Required work -> In the listing that follows, determine how many lines include the word "administration". Respond with that number alone.

Dataset records ->
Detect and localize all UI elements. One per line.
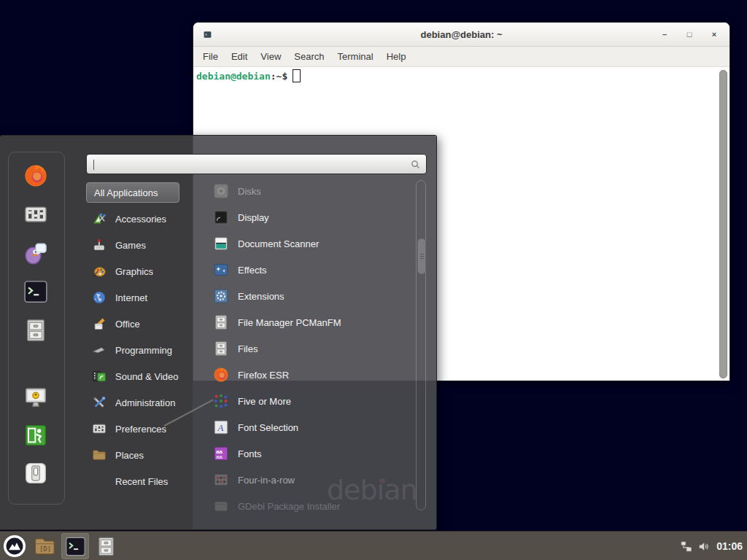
menu-session-buttons — [23, 385, 48, 486]
category-label: Office — [115, 319, 140, 330]
terminal-menubar: FileEditViewSearchTerminalHelp — [193, 47, 729, 67]
taskbar-terminal-window-button[interactable] — [61, 533, 89, 559]
terminal-scrollbar-track[interactable] — [719, 68, 729, 380]
font-selection-icon: A — [213, 419, 229, 435]
app-effects[interactable]: Effects — [213, 257, 416, 283]
category-graphics[interactable]: Graphics — [86, 258, 196, 284]
menubar-item-file[interactable]: File — [196, 48, 225, 65]
app-gdebi-package-installer[interactable]: GDebi Package Installer — [213, 493, 416, 519]
graphics-icon — [92, 264, 107, 279]
pidgin-icon — [23, 241, 48, 265]
office-icon — [92, 316, 107, 331]
app-label: Four-in-a-row — [238, 475, 295, 486]
menu-scrollbar-track[interactable] — [416, 180, 426, 510]
favorite-file-manager[interactable] — [23, 318, 48, 343]
effects-icon — [213, 262, 229, 278]
file-cabinet-icon — [213, 314, 229, 330]
preferences-icon — [23, 202, 48, 227]
preferences-icon — [92, 421, 107, 436]
category-recent-files[interactable]: Recent Files — [86, 468, 196, 494]
administration-icon — [92, 395, 107, 410]
category-sound-video[interactable]: Sound & Video — [86, 363, 196, 389]
terminal-prompt: debian@debian:~$ — [196, 69, 301, 82]
accessories-icon — [92, 211, 107, 226]
files-folder-launcher[interactable]: [D] — [31, 533, 58, 559]
category-games[interactable]: Games — [86, 232, 196, 258]
favorite-pidgin[interactable] — [23, 241, 48, 265]
category-office[interactable]: Office — [86, 311, 196, 337]
menubar-item-help[interactable]: Help — [380, 48, 413, 65]
menubar-item-search[interactable]: Search — [287, 48, 330, 65]
taskbar-clock[interactable]: 01:06 — [715, 540, 744, 552]
app-label: Display — [238, 212, 269, 223]
doc-scanner-icon — [213, 236, 229, 252]
app-four-in-a-row[interactable]: Four-in-a-row — [213, 467, 416, 493]
app-disks[interactable]: Disks — [213, 178, 416, 204]
app-firefox-esr[interactable]: Firefox ESR — [213, 362, 416, 388]
category-preferences[interactable]: Preferences — [86, 416, 196, 442]
category-label: Internet — [115, 292, 147, 303]
category-administration[interactable]: Administration — [86, 389, 196, 416]
menu-scrollbar-thumb[interactable] — [417, 238, 426, 274]
menubar-item-terminal[interactable]: Terminal — [331, 48, 380, 65]
terminal-cursor — [293, 69, 301, 82]
app-list: DisksDisplayDocument ScannerEffectsExten… — [213, 178, 416, 519]
menu-logo-icon — [3, 534, 26, 558]
lock-screen-button[interactable] — [23, 385, 48, 410]
terminal-icon — [23, 279, 48, 304]
favorite-terminal[interactable] — [23, 279, 48, 304]
app-fonts[interactable]: aaaaFonts — [213, 440, 416, 467]
terminal-window-icon — [203, 29, 212, 39]
shutdown-icon — [24, 462, 47, 485]
volume-tray-icon[interactable] — [697, 540, 710, 553]
menu-launcher[interactable] — [1, 533, 28, 559]
app-label: Extensions — [238, 291, 285, 302]
svg-text:[D]: [D] — [39, 545, 51, 553]
category-all-applications[interactable]: All Applications — [86, 182, 179, 203]
category-accessories[interactable]: Accessories — [86, 206, 196, 232]
category-programming[interactable]: Programming — [86, 337, 196, 363]
app-label: Files — [238, 343, 258, 354]
application-menu: All Applications AccessoriesGamesGraphic… — [0, 135, 437, 530]
minimize-button[interactable]: – — [657, 26, 673, 42]
disks-icon — [213, 183, 229, 199]
terminal-scrollbar-thumb[interactable] — [719, 70, 727, 378]
window-title: debian@debian: ~ — [193, 29, 729, 40]
app-label: File Manager PCManFM — [238, 317, 341, 328]
category-label: Places — [115, 450, 144, 461]
shutdown-button[interactable] — [23, 461, 48, 486]
five-or-more-icon — [213, 393, 229, 409]
menubar-item-view[interactable]: View — [254, 48, 287, 65]
favorite-preferences[interactable] — [23, 202, 48, 227]
network-icon — [680, 540, 692, 553]
app-label: Five or More — [238, 396, 291, 407]
display-icon — [213, 209, 229, 225]
all-applications-label: All Applications — [94, 187, 158, 198]
favorite-firefox[interactable] — [23, 163, 48, 188]
terminal-titlebar[interactable]: debian@debian: ~ –□× — [193, 23, 729, 47]
gdebi-icon — [213, 498, 229, 514]
app-extensions[interactable]: Extensions — [213, 283, 416, 309]
category-internet[interactable]: Internet — [86, 284, 196, 311]
fonts-icon: aaaa — [213, 446, 229, 462]
app-document-scanner[interactable]: Document Scanner — [213, 230, 416, 257]
logout-button[interactable] — [23, 423, 48, 448]
search-input[interactable] — [86, 154, 427, 174]
maximize-button[interactable]: □ — [681, 26, 697, 42]
app-label: Font Selection — [238, 422, 298, 433]
category-label: Sound & Video — [115, 371, 179, 382]
app-five-or-more[interactable]: Five or More — [213, 388, 416, 414]
close-button[interactable]: × — [706, 26, 722, 42]
category-places[interactable]: Places — [86, 442, 196, 468]
menubar-item-edit[interactable]: Edit — [225, 48, 254, 65]
terminal-icon — [65, 536, 86, 557]
category-list: AccessoriesGamesGraphicsInternetOfficePr… — [86, 206, 196, 494]
app-display[interactable]: Display — [213, 204, 416, 230]
app-files[interactable]: Files — [213, 335, 416, 362]
taskbar-file-manager-window-button[interactable] — [92, 533, 120, 559]
taskbar-tray: 01:06 — [680, 532, 744, 560]
svg-text:aa: aa — [216, 454, 222, 460]
app-file-manager-pcmanfm[interactable]: File Manager PCManFM — [213, 309, 416, 335]
network-tray-icon[interactable] — [680, 540, 692, 553]
app-font-selection[interactable]: AFont Selection — [213, 414, 416, 440]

Written response -> 2